Vatansever gazeteci beklentisi
Özellikle kriz ve çatışma dönemlerinde gazetecilerin soru sormamaları ve yönetimleri zora sokmamaları, özetle bekçi köpeği rollerini askıya almaları beklenir.
İktidarların, kamu yararı adına ihmal, haksızlık ve yolsuzlukların ortaya çıkarılmasını sağlayan, sosyal veya politik güç, iktidar odaklarının engellemelerine karşı yapılan bir gazetecilik türü olan araştırmacı gazeteciliğini önleme gerekçelerinden biri “ulusal güvenlik” ve “ulusal çıkar”dır.
Siyasi iktidarlar ulusal çıkar savunuculuğuna soyunmuş “vatansever” bir medya beklentisi içinde olurlar. Ancak burada en büyük kurbanlar kamunun bilme hakkı olan gerçeklerdir.

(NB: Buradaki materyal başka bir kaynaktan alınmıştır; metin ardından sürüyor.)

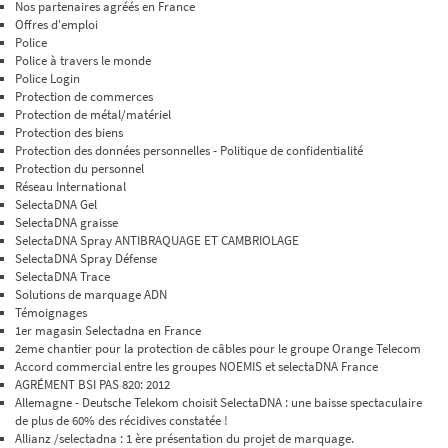
Nos partenaires agréés en France
Offres d'emploi
Police
Police à travers le monde
Police Login
Protection de commerces
Protection de métal/matériel
Protection des biens
Protection des données personnelles - Politique de confidentialité
Protection du personnel
Réseau International
SelectaDNA Gel
SelectaDNA graisse
SelectaDNA Spray ANTIBRAQUAGE ET CAMBRIOLAGE
SelectaDNA Spray Défense
SelectaDNA Trace
Solutions de marquage ADN
Témoignages
1er magasin Selectadna en France
2eme chantier pour la protection de câbles pour le groupe Orange Telecom
Accord commercial entre les groupes NOEMIS et selectaDNA France
AGRÉMENT BSI PAS 820: 2012
Allemagne - Deutsche Telekom choisit SelectaDNA : une baisse spectaculaire
de plus de 60% des récidives constatée !
Allianz /selectadna : 1 ère présentation du projet de marquage.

Propagandaya aracılık etmemek adına gazetecilerin içselleştirilmiş ve gönüllü bir otosansür mekanizmasını devreye sokmak gibi bir zaafa düşmemeleri gerekir. Aksi takdirde 'ulusal çıkar' bahanesiyle sürekli gerçekleri çarpıtma veya gizleme döngüsünden çıkamazlar.